▸ **EXERCISE OBJECTIVE**:
Scan the entries below. List each line with "Help".
· · · ·
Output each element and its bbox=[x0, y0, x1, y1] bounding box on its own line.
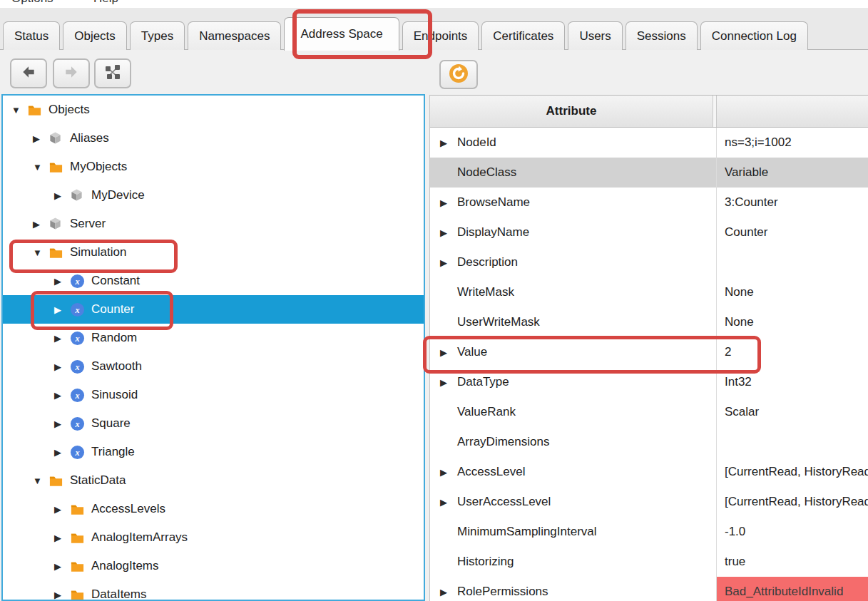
tree-item-analogitemarrays[interactable]: ▶ x AnalogItemArrays bbox=[3, 523, 424, 552]
attribute-expander-icon[interactable]: ▶ bbox=[440, 347, 457, 358]
tree-expander-icon[interactable]: ▶ bbox=[54, 447, 68, 458]
tree-item-counter[interactable]: ▶ x Counter bbox=[3, 295, 424, 324]
tree-item-aliases[interactable]: ▶ x Aliases bbox=[3, 124, 424, 153]
tree-item-server[interactable]: ▶ x Server bbox=[3, 210, 424, 238]
tree-expander-icon[interactable]: ▶ bbox=[54, 190, 68, 201]
tree-expander-icon[interactable]: ▼ bbox=[33, 162, 47, 173]
tree-item-square[interactable]: ▶ x Square bbox=[3, 409, 424, 438]
attribute-row-historizing[interactable]: Historizing true bbox=[430, 547, 868, 577]
attribute-expander-icon[interactable]: ▶ bbox=[440, 197, 457, 208]
tree-expander-icon[interactable]: ▶ bbox=[54, 504, 68, 515]
tree-expander-icon[interactable]: ▶ bbox=[54, 361, 68, 372]
tab-address-space[interactable]: Address Space bbox=[284, 17, 399, 51]
attribute-column-header[interactable]: Attribute bbox=[430, 96, 713, 127]
tree-item-sawtooth[interactable]: ▶ x Sawtooth bbox=[3, 352, 424, 381]
tree-expander-icon[interactable]: ▶ bbox=[54, 390, 68, 401]
tree-expander-icon[interactable]: ▶ bbox=[54, 561, 68, 572]
tab-users[interactable]: Users bbox=[568, 21, 622, 50]
tree-expander-icon[interactable]: ▶ bbox=[54, 418, 68, 429]
tree-item-myobjects[interactable]: ▼ x MyObjects bbox=[3, 153, 424, 181]
tree-item-constant[interactable]: ▶ x Constant bbox=[3, 267, 424, 295]
tree-item-label: Sawtooth bbox=[91, 359, 142, 374]
tree-item-mydevice[interactable]: ▶ x MyDevice bbox=[3, 181, 424, 210]
attribute-row-writemask[interactable]: WriteMask None bbox=[430, 277, 868, 307]
arrow-left-icon bbox=[21, 64, 36, 83]
back-button[interactable] bbox=[10, 58, 47, 88]
menu-bar: Options Help bbox=[0, 0, 868, 8]
attribute-expander-icon[interactable]: ▶ bbox=[440, 138, 457, 148]
folder-icon bbox=[27, 103, 42, 118]
tab-certificates[interactable]: Certificates bbox=[481, 21, 565, 50]
tree-expander-icon[interactable]: ▶ bbox=[54, 333, 68, 344]
attribute-row-rolepermissions[interactable]: ▶ RolePermissions Bad_AttributeIdInvalid bbox=[430, 577, 868, 601]
attribute-expander-icon[interactable]: ▶ bbox=[440, 227, 457, 238]
attribute-row-displayname[interactable]: ▶ DisplayName Counter bbox=[430, 217, 868, 247]
tab-types[interactable]: Types bbox=[130, 21, 185, 50]
attribute-expander-icon[interactable]: ▶ bbox=[440, 377, 457, 388]
attribute-expander-icon[interactable]: ▶ bbox=[440, 467, 457, 478]
address-space-tree: ▼ x Objects ▶ bbox=[1, 94, 425, 601]
tree-expander-icon[interactable]: ▶ bbox=[54, 276, 68, 287]
variable-icon: x bbox=[70, 302, 85, 317]
attribute-name: UserWriteMask bbox=[457, 315, 540, 329]
tree-item-label: DataItems bbox=[91, 587, 146, 601]
attribute-row-valuerank[interactable]: ValueRank Scalar bbox=[430, 397, 868, 427]
attribute-row-description[interactable]: ▶ Description bbox=[430, 247, 868, 277]
tab-objects[interactable]: Objects bbox=[63, 21, 127, 50]
attribute-row-useraccesslevel[interactable]: ▶ UserAccessLevel [CurrentRead, HistoryR… bbox=[430, 487, 868, 517]
folder-icon bbox=[48, 473, 63, 488]
folder-icon bbox=[70, 587, 85, 601]
tree-expander-icon[interactable]: ▶ bbox=[54, 590, 68, 600]
attribute-row-nodeid[interactable]: ▶ NodeId ns=3;i=1002 bbox=[430, 128, 868, 158]
attribute-row-userwritemask[interactable]: UserWriteMask None bbox=[430, 307, 868, 337]
tab-status[interactable]: Status bbox=[3, 21, 60, 50]
attribute-expander-icon[interactable]: ▶ bbox=[440, 497, 457, 508]
attribute-row-minimumsamplinginterval[interactable]: MinimumSamplingInterval -1.0 bbox=[430, 517, 868, 547]
tree-item-simulation[interactable]: ▼ x Simulation bbox=[3, 238, 424, 267]
tab-endpoints[interactable]: Endpoints bbox=[402, 21, 479, 50]
tree-expander-icon[interactable]: ▼ bbox=[33, 476, 47, 486]
tree-expander-icon[interactable]: ▶ bbox=[54, 533, 68, 543]
attribute-name: WriteMask bbox=[457, 285, 514, 299]
tree-item-random[interactable]: ▶ x Random bbox=[3, 324, 424, 352]
tab-connection-log[interactable]: Connection Log bbox=[700, 21, 808, 50]
attribute-row-value[interactable]: ▶ Value 2 bbox=[430, 337, 868, 367]
tree-item-label: MyDevice bbox=[91, 188, 145, 202]
attribute-row-browsename[interactable]: ▶ BrowseName 3:Counter bbox=[430, 188, 868, 217]
node-graph-icon bbox=[104, 63, 121, 83]
attribute-row-accesslevel[interactable]: ▶ AccessLevel [CurrentRead, HistoryRead] bbox=[430, 457, 868, 487]
attribute-name: Value bbox=[457, 345, 487, 359]
attribute-value bbox=[717, 427, 868, 457]
attribute-row-datatype[interactable]: ▶ DataType Int32 bbox=[430, 367, 868, 397]
attribute-value: Counter bbox=[717, 217, 868, 247]
tree-item-accesslevels[interactable]: ▶ x AccessLevels bbox=[3, 495, 424, 523]
tree-item-analogitems[interactable]: ▶ x AnalogItems bbox=[3, 552, 424, 580]
tree-item-dataitems[interactable]: ▶ x DataItems bbox=[3, 580, 424, 601]
tree-item-staticdata[interactable]: ▼ x StaticData bbox=[3, 466, 424, 495]
attribute-expander-icon[interactable]: ▶ bbox=[440, 587, 457, 597]
attribute-row-nodeclass[interactable]: NodeClass Variable bbox=[430, 158, 868, 188]
attribute-name: AccessLevel bbox=[457, 465, 525, 479]
tree-expander-icon[interactable]: ▼ bbox=[33, 247, 47, 258]
svg-text:x: x bbox=[74, 333, 79, 343]
tree-expander-icon[interactable]: ▼ bbox=[11, 105, 26, 115]
graph-view-button[interactable] bbox=[94, 58, 131, 88]
attribute-expander-icon[interactable]: ▶ bbox=[440, 257, 457, 268]
refresh-button[interactable] bbox=[439, 60, 478, 89]
tree-expander-icon[interactable]: ▶ bbox=[54, 304, 68, 315]
forward-button[interactable] bbox=[53, 58, 90, 88]
menu-options[interactable]: Options bbox=[11, 0, 53, 6]
tab-sessions[interactable]: Sessions bbox=[626, 21, 698, 50]
tree-expander-icon[interactable]: ▶ bbox=[33, 219, 47, 230]
tree-item-objects[interactable]: ▼ x Objects bbox=[3, 96, 424, 124]
tab-namespaces[interactable]: Namespaces bbox=[188, 21, 281, 50]
tree-expander-icon[interactable]: ▶ bbox=[33, 133, 47, 144]
tree-item-sinusoid[interactable]: ▶ x Sinusoid bbox=[3, 381, 424, 409]
tree-item-triangle[interactable]: ▶ x Triangle bbox=[3, 438, 424, 466]
attribute-value: Int32 bbox=[717, 367, 868, 397]
menu-help[interactable]: Help bbox=[93, 0, 118, 6]
attribute-name: NodeId bbox=[457, 135, 496, 150]
folder-icon bbox=[70, 502, 85, 517]
attribute-row-arraydimensions[interactable]: ArrayDimensions bbox=[430, 427, 868, 457]
value-column-header[interactable] bbox=[717, 96, 868, 127]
· · · ·
▸ **ANSWER AREA**:
menu-bar: Options Help bbox=[0, 0, 868, 8]
menu-help[interactable]: Help bbox=[93, 0, 118, 6]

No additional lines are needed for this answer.